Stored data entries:
^^^^^^^^^^^^^^^^

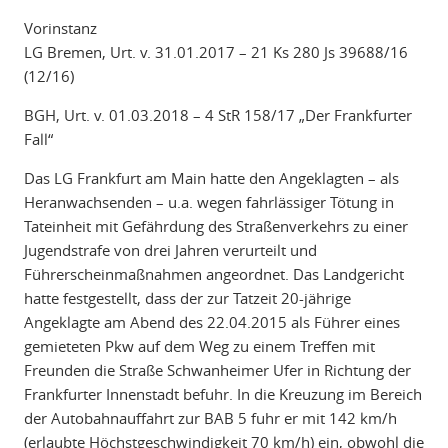
Vorinstanz
LG Bremen, Urt. v. 31.01.2017 – 21 Ks 280 Js 39688/16
(12/16)
BGH, Urt. v. 01.03.2018 – 4 StR 158/17 „Der Frankfurter
Fall“
Das LG Frankfurt am Main hatte den Angeklagten – als
Heranwachsenden – u.a. wegen fahrlässiger Tötung in
Tateinheit mit Gefährdung des Straßenverkehrs zu einer
Jugendstrafe von drei Jahren verurteilt und
Führerscheinmaßnahmen angeordnet. Das Landgericht
hatte festgestellt, dass der zur Tatzeit 20-jährige
Angeklagte am Abend des 22.04.2015 als Führer eines
gemieteten Pkw auf dem Weg zu einem Treffen mit
Freunden die Straße Schwanheimer Ufer in Richtung der
Frankfurter Innenstadt befuhr. In die Kreuzung im Bereich
der Autobahnauffahrt zur BAB 5 fuhr er mit 142 km/h
(erlaubte Höchstgeschwindigkeit 70 km/h) ein, obwohl die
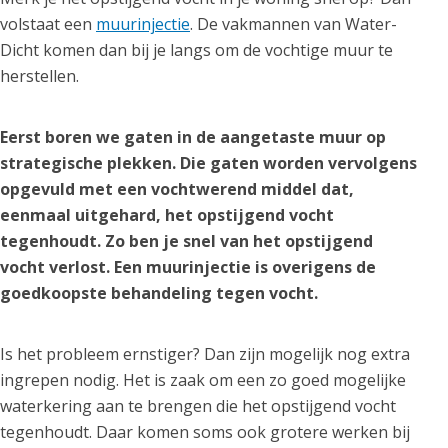
volstaat een
muurinjectie
. De vakmannen van Water-
Dicht komen dan bij je langs om de vochtige muur te
herstellen.
Eerst boren we gaten in de aangetaste muur op
strategische plekken. Die gaten worden vervolgens
opgevuld met een vochtwerend middel dat,
eenmaal uitgehard, het opstijgend vocht
tegenhoudt. Zo ben je snel van het opstijgend
vocht verlost. Een muurinjectie is overigens de
goedkoopste behandeling tegen vocht.
Is het probleem ernstiger? Dan zijn mogelijk nog extra
ingrepen nodig. Het is zaak om een zo goed mogelijke
waterkering aan te brengen die het opstijgend vocht
tegenhoudt. Daar komen soms ook grotere werken bij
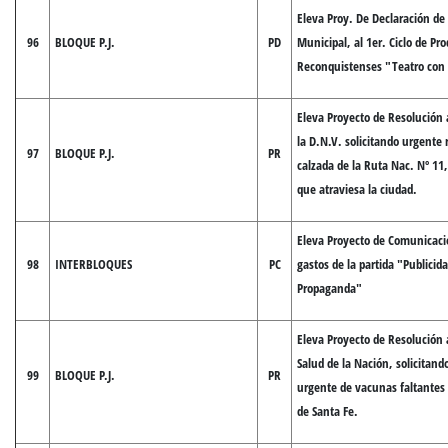
Eleva Proy. De Declaración de
96
BLOQUE P.J.
PD
Municipal, al 1er. Ciclo de Pr
Reconquistenses "Teatro con
Eleva Proyecto de Resolución a
la D.N.V. solicitando urgente 
97
BLOQUE P.J.
PR
calzada de la Ruta Nac. Nº 11
que atraviesa la ciudad.
Eleva Proyecto de Comunicació
98
INTERBLOQUES
PC
gastos de la partida "Publicid
Propaganda"
Eleva Proyecto de Resolución a
Salud de la Nación, solicitand
99
BLOQUE P.J.
PR
urgente de vacunas faltantes 
de Santa Fe.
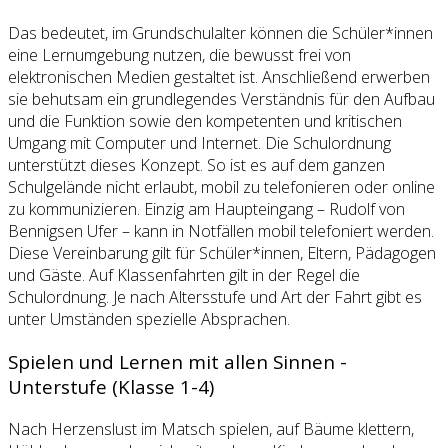
Das bedeutet, im Grundschulalter können die Schüler*innen
eine Lernumgebung nutzen, die bewusst frei von
elektronischen Medien gestaltet ist. Anschließend erwerben
sie behutsam ein grundlegendes Verständnis für den Aufbau
und die Funktion sowie den kompetenten und kritischen
Umgang mit Computer und Internet. Die Schulordnung
unterstützt dieses Konzept. So ist es auf dem ganzen
Schulgelände nicht erlaubt, mobil zu telefonieren oder online
zu kommunizieren. Einzig am Haupteingang – Rudolf von
Bennigsen Ufer – kann in Notfällen mobil telefoniert werden.
Diese Vereinbarung gilt für Schüler*innen, Eltern, Pädagogen
und Gäste. Auf Klassenfahrten gilt in der Regel die
Schulordnung. Je nach Altersstufe und Art der Fahrt gibt es
unter Umständen spezielle Absprachen.
Spielen und Lernen mit allen Sinnen -
Unterstufe (Klasse 1-4)
Nach Herzenslust im Matsch spielen, auf Bäume klettern,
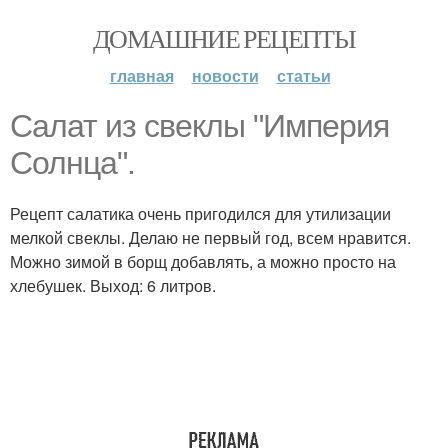
ДОМАШНИЕ РЕЦЕПТЫ
главная
новости
статьи
Салат из свеклы "Империя
Солнца".
Рецепт салатика очень пригодился для утилизации
мелкой свеклы. Делаю не первый год, всем нравится.
Можно зимой в борщ добавлять, а можно просто на
хлебушек. Выход: 6 литров.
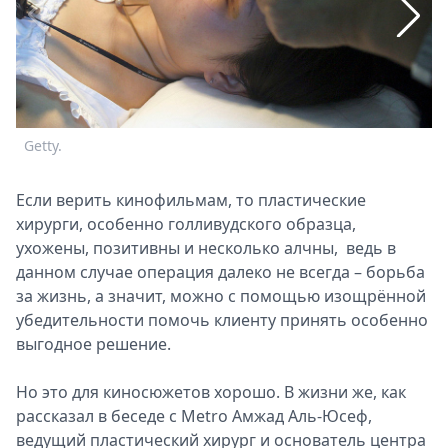
Спецпроекты
Звезды
Выборы
2026
Скачай
Metro
Getty.
G
Если верить кинофильмам, то пластические
хирурги, особенно голливудского образца,
ухожены, позитивны и несколько алчны, ведь в
данном случае операция далеко не всегда – борьба
за жизнь, а значит, можно с помощью изощрённой
убедительности помочь клиенту принять особенно
выгодное решение.
Но это для киносюжетов хорошо. В жизни же, как
рассказал в беседе с Metro Амжад Аль-Юсеф,
ведущий пластический хирург и основатель центра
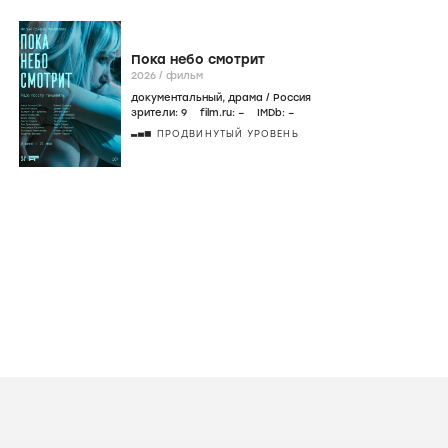
Фильмография
icon
Онлайн
Фильмы
Сериалы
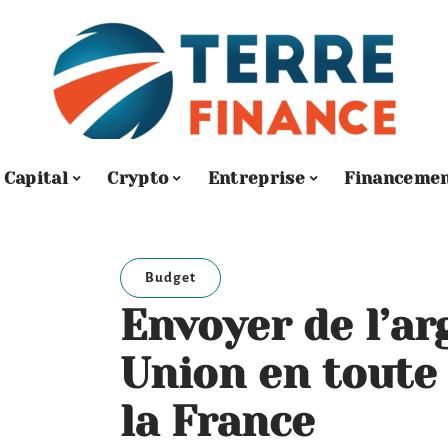
Capital
Crypto
Entreprise
Financeme
Budget
Envoyer de l’a
Union en toute 
la France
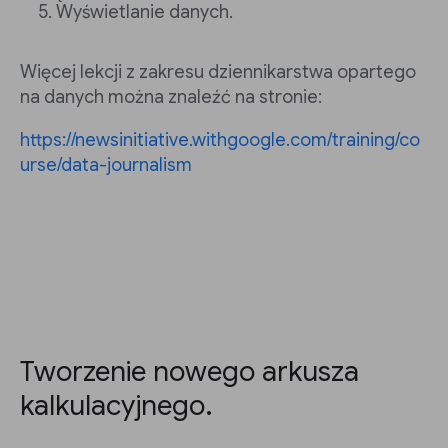
Wyświetlanie danych.
Więcej lekcji z zakresu dziennikarstwa opartego
na danych można znaleźć na stronie:
https://newsinitiative.withgoogle.com/training/co
urse/data-journalism
Tworzenie nowego arkusza
kalkulacyjnego.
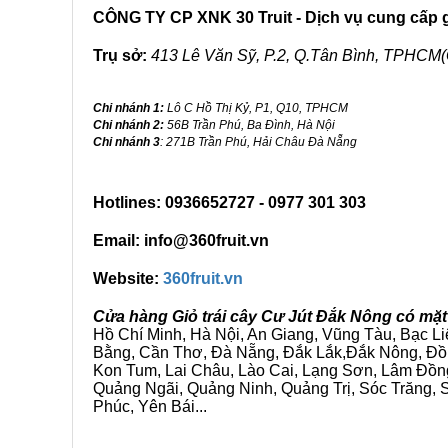
CÔNG TY CP XNK 30 Truit - Dịch vụ cung cấp gi
Trụ sở:
413 Lê Văn Sỹ, P.2, Q.Tân Bình, TPHCM(
Chi nhánh 1:
Lô C Hồ Thị Kỷ, P1, Q10, TPHCM
Chi nhánh 2:
56B Trần Phú, Ba Đình, Hà Nội
Chi nhánh 3
: 271B Trần Phú, Hải Châu Đà Nẵng
Hotlines: 0936652727 - 0977 301 303
Email: info@360fruit.vn
Website:
360fruit.vn
Cửa hàng Giỏ trái cây Cư Jút Đắk Nông có mặt
Hồ Chí Minh, Hà Nội, An Giang, Vũng Tàu, Bạc L
Bằng, Cần Thơ, Đà Nẵng, Đắk Lắk,Đắk Nông, Đồn
Kon Tum, Lai Châu, Lào Cai, Lạng Sơn, Lâm Đồn
Quảng Ngãi, Quảng Ninh, Quảng Trị, Sóc Trăng, S
Phúc, Yên Bái...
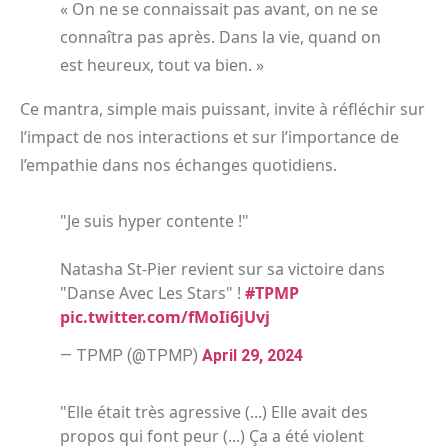
« On ne se connaissait pas avant, on ne se
connaîtra pas après. Dans la vie, quand on
est heureux, tout va bien. »
Ce mantra, simple mais puissant, invite à réfléchir sur
l’impact de nos interactions et sur l’importance de
l’empathie dans nos échanges quotidiens.
"Je suis hyper contente !"
Natasha St-Pier revient sur sa victoire dans
"Danse Avec Les Stars" !
#TPMP
pic.twitter.com/fMoIi6jUvj
— TPMP (@TPMP)
April 29, 2024
"Elle était très agressive (...) Elle avait des
propos qui font peur (...) Ça a été violent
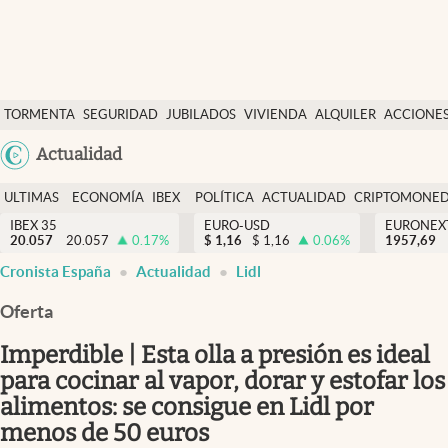
Últimas Noticias
TORMENTA
SEGURIDAD
JUBILADOS
VIVIENDA
ALQUILER
ACCIONE
Economía y finanzas
SOCIAL
Argentina
Actualidad
Política
España
Actualidad
ULTIMAS
ECONOMÍA
IBEX
POLÍTICA
ACTUALIDAD
CRIPTOMONE
México
NOTICIAS
Y
Y
IBEX 35
EURO-USD
EURONEX
Criptomonedas
20.057
20.057
0.17
%
$
1,16
$
1,16
0.06
%
1957,69
USA
FINANZAS
EURO
Cronista España
Actualidad
Lidl
Colombia
España
Uruguay
Oferta
Imperdible | Esta olla a presión es ideal
para cocinar al vapor, dorar y estofar los
alimentos: se consigue en Lidl por
menos de 50 euros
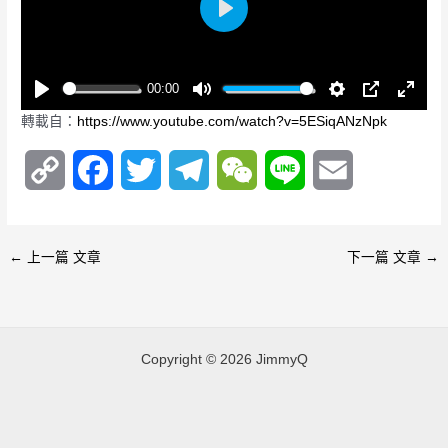
P
l
a
00:00
y
P
M
S
P
E
轉載自：
https://www.youtube.com/watch?v=5ESiqANzNpk
l
u
e
I
n
a
t
t
P
t
C
F
T
T
W
L
E
y
e
t
e
i
r
o
a
w
e
e
i
m
n
f
g
u
p
c
i
l
C
n
a
←
上一篇 文章
下一篇 文章
→
s
l
y
e
t
e
h
e
i
l
s
L
b
t
g
a
l
c
Copyright © 2026 JimmyQ
r
i
o
e
r
t
e
n
o
r
a
e
n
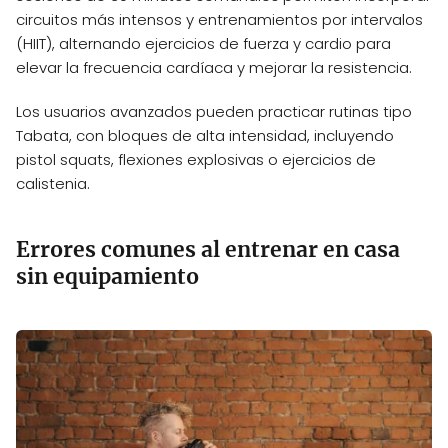
circuitos más intensos y entrenamientos por intervalos
(HIIT), alternando ejercicios de fuerza y cardio para
elevar la frecuencia cardíaca y mejorar la resistencia.
Los usuarios avanzados pueden practicar rutinas tipo
Tabata, con bloques de alta intensidad, incluyendo
pistol squats, flexiones explosivas o ejercicios de
calistenia.
Errores comunes al entrenar en casa
sin equipamiento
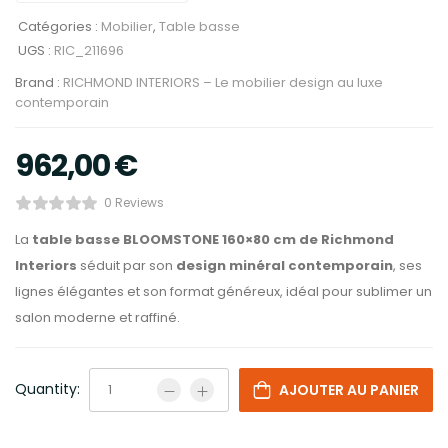
Catégories :
Mobilier
,
Table basse
UGS :
RIC_211696
Brand :
RICHMOND INTERIORS – Le mobilier design au luxe
contemporain
962,00
€
0 Reviews
La
table basse BLOOMSTONE 160×80 cm de Richmond
Interiors
séduit par son
design minéral contemporain
, ses
lignes élégantes et son format généreux, idéal pour sublimer un
salon moderne et raffiné.
Quantity:
AJOUTER AU PANIER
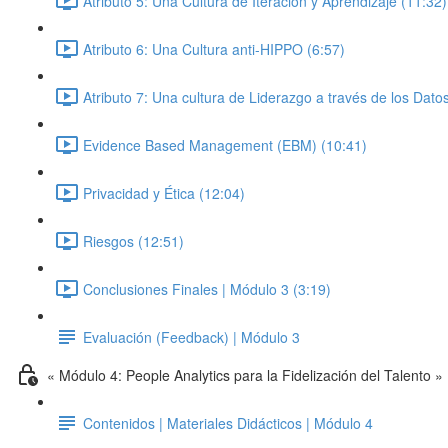
Atributo 5: Una Cultura de Iteración y Aprendizaje (11:32)
Atributo 6: Una Cultura anti-HIPPO (6:57)
Atributo 7: Una cultura de Liderazgo a través de los Dato
Evidence Based Management (EBM) (10:41)
Privacidad y Ética (12:04)
Riesgos (12:51)
Conclusiones Finales | Módulo 3 (3:19)
Evaluación (Feedback) | Módulo 3
« Módulo 4: People Analytics para la Fidelización del Talento »
Contenidos | Materiales Didácticos | Módulo 4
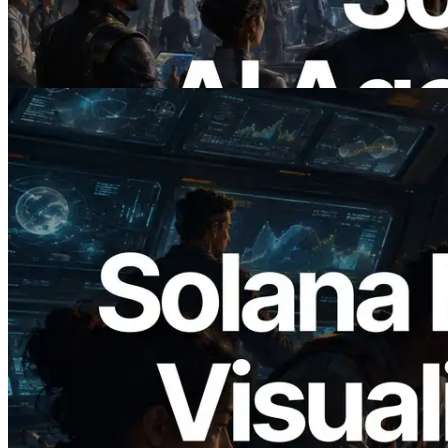
pagam sob demanda pelas APIs de que
precisam
Ler este artigo
2026.05.24
Validators Solutions lança Solana Block
Analyzer — Visualizando o tempo de
produção de bloco por slot e o validador
responsável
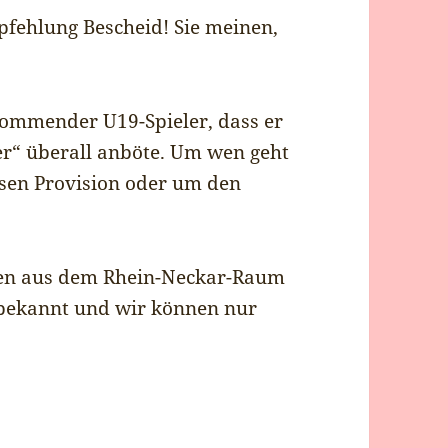
pfehlung Bescheid! Sie meinen,
 kommender U19-Spieler, dass er
ter“ überall anböte. Um wen geht
ssen Provision oder um den
ten aus dem Rhein-Neckar-Raum
s bekannt und wir können nur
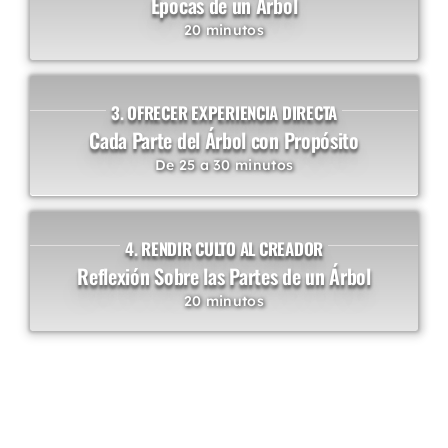
Épocas de un Árbol
20 minutos
3. OFRECER EXPERIENCIA DIRECTA
Cada Parte del Árbol con Propósito
De 25 a 30 minutos
4. RENDIR CULTO AL CREADOR
Reflexión Sobre las Partes de un Árbol
20 minutos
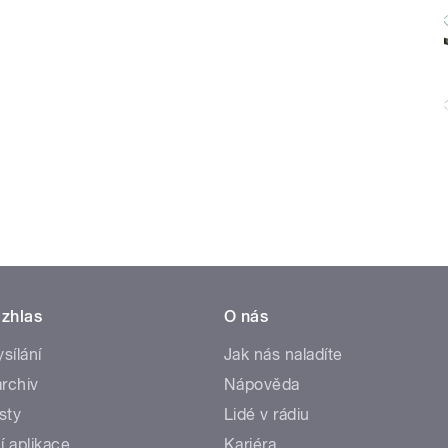
zhlas
O nás
ysílání
Jak nás naladíte
rchiv
Nápověda
sty
Lidé v rádiu
í aplikace
Kariéra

^^^^^^^^^^^^^^^^

What the exercise asks: Figure out how many lines of the data hold "Schüler", and answer with the number only.

Output for this task: 2